Hi,
I'm trying to optimize a loop on C6657 to calculate the absolute difference from two input images. what I got so far is the following:
looking to the asm I see the following:
;* SOFTWARE PIPELINE INFORMATION
;*
;* Loop found in file : ../source/main.cpp
;* Loop source line : 115
;* Loop opening brace source line : 116
;* Loop closing brace source line : 137
;* Loop Unroll Multiple : 2x
;* Known Minimum Trip Count : 512
;* Known Max Trip Count Factor : 16
;* Loop Carried Dependency Bound(^) : 18
;* Unpartitioned Resource Bound : 19
;* Partitioned Resource Bound(*) : 19
;* Resource Partition:
;* A-side B-side
;* .L units 5 3
;* .S units 19* 18
;* .D units 1 3
;* .M units 0 0
;* .X cross paths 8 7
;* .T address paths 2 2
;* Long read paths 0 0
;* Long write paths 0 0
;* Logical ops (.LS) 5 3 (.L or .S unit)
;* Addition ops (.LSD) 4 4 (.L or .S or .D unit)
;* Bound(.L .S .LS) 15 12
;* Bound(.L .S .D .LS .LSD) 12 11
;*
;* Searching for software pipeline schedule at ...

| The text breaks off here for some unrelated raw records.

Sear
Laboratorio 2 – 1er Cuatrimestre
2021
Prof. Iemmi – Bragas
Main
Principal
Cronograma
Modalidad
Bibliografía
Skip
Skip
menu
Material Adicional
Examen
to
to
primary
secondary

;* ii = 19 Schedule found with 3 iterations in parallel
;*
;* Register Usage Table:
;* +-----------------------------------------------------------------+
;* |AAAAAAAAAAAAAAAAAAAAAAAAAAAAAAAA|BBBBBBBBBBBBBBBBBBBBBBBBBBBBBBBB|
;* |00000000001111111111222222222233|00000000001111111111222222222233|
;* |01234567890123456789012345678901|01234567890123456789012345678901|
;* |--------------------------------+--------------------------------|
;* 0: |* ****** * ** |* ** * * *** |
;* 1: |* *** *** * ** |* * ** * * *** |
;* 2: |* ****** * ** |* * **** * *** |
;* 3: |* **** ** * ** |* ****** * *** |
;* 4: |* ******* * ** |* ***** ***** |
;* 5: |* **** ** * ** |* ****** ***** |
;* 6: |* **** * * ** |* ****** * *** |
;* 7: |* ****** * * |* ****** * *** |
;* 8: |* ****** * * |* ****** * *** |
;* 9: |* * ** * * ** |* ***** * *** |
;* 10: |* **** ** |* ***** * *** |
;* 11: |* * **** ** |* ***** *** |
;* 12: |* ***** ** |* ***** *** |
;* 13: |* ***** ** |* ****** *** |
;* 14: |* ****** ** |* ***** *** |
;* 15: |* ****** ** |* ***** *** |
;* 16: |* ***** ** |* *** ** *** |
;* 17: |* ***** ** |* *** * *** |
;* 18: |* * * * **** |* **** * *** |
;* +-----------------------------------------------------------------+
;*
;* Done
;*
;* Epilog not removed
;* Collapsed epilog stages : 0
;* Collapsed prolog stages : 2
;* Minimum required memory pad : 0 bytes
;*
;* For further improvement on this loop, try option -mh16
;*
;* Minimum safe trip count : 2 (after unrolling)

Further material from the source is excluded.